5-Tefekkür kuvveti: Bu kuvvetle konuşma akıl, hikmet, görüş, tedbir, meslek, düşünce sahibi olma ve görüş alışverişinde bulunma meydana gelir. (8.dipnot/İnsandaki bu beş kuvvetin tamamı fikir, şehvet ve gazap kuvvetine dayanır. İbn Miskeveyh, Yunan düşüncesinden etkilenerek bu tasnifi yapmıştır. Nitekim tabip Ebubekir Razi de Yunan düşüncesinden etkilenen düşünürlerden birisidir. Rağıp'ın bu tasnife İslami bir renk katma arzusunda olduğunu düşünsek bile, bu, ruhani kuvvetleri, şehevi kuvvet kapsamına fail etmesini affettirmez. Gerçekte insan akıl, şehvet ve arzu anlamını içeren irade, kalp ve ruhtan ibarettir. Nitekim elimizdeki bu ez-Zeria kitabının içerdiği konular Rağıb'ın da bu tasnifte bize muvafakat ettiğine şehadet eder. Bkz: İbn Miskeveyh, Tehzibu'l-Ahlak, sf.19-29; el-Razi (ölümü hicri 250), ed-Tıbbu'r-Ruhani, sf.40; Tahkik Dr. Abdullatif el-Abd.) (45)

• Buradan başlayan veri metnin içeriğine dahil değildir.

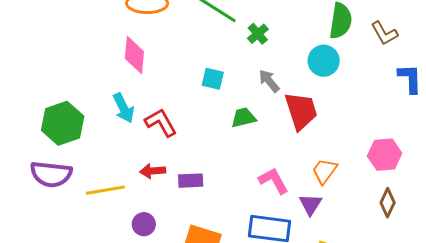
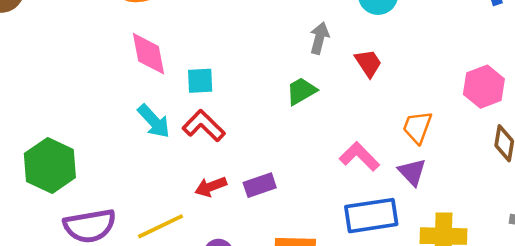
cyan square: (213, 79) -> (200, 81), moved
gray arrow: (269, 81) -> (319, 38), turned 70
red trapezoid: (301, 111) -> (368, 63), size x0.6
green hexagon: (63, 123) -> (50, 165), moved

-İnsan ruhu ve bedeni bakımından diğer canlılardan üstündür. Ruh yönünden üstünlüğü, fikir kuvvetiyledir. Zira akıl, ilim, hikmet, temyiz ve görüş bu kuvvet sayesinde elde edilir. Oysa diğer canlıların hepsinde hissetme özelliği, bazılarında tahayyül kuvveti olmasına rağmen, fikirleri, görüşleri, malumdan yola çıkarak meçhulü ortaya çıkarma kudretleri yoktur. Bu yüzden hayvanlar eşyanın illet ve sebeplerini bilmez. (51)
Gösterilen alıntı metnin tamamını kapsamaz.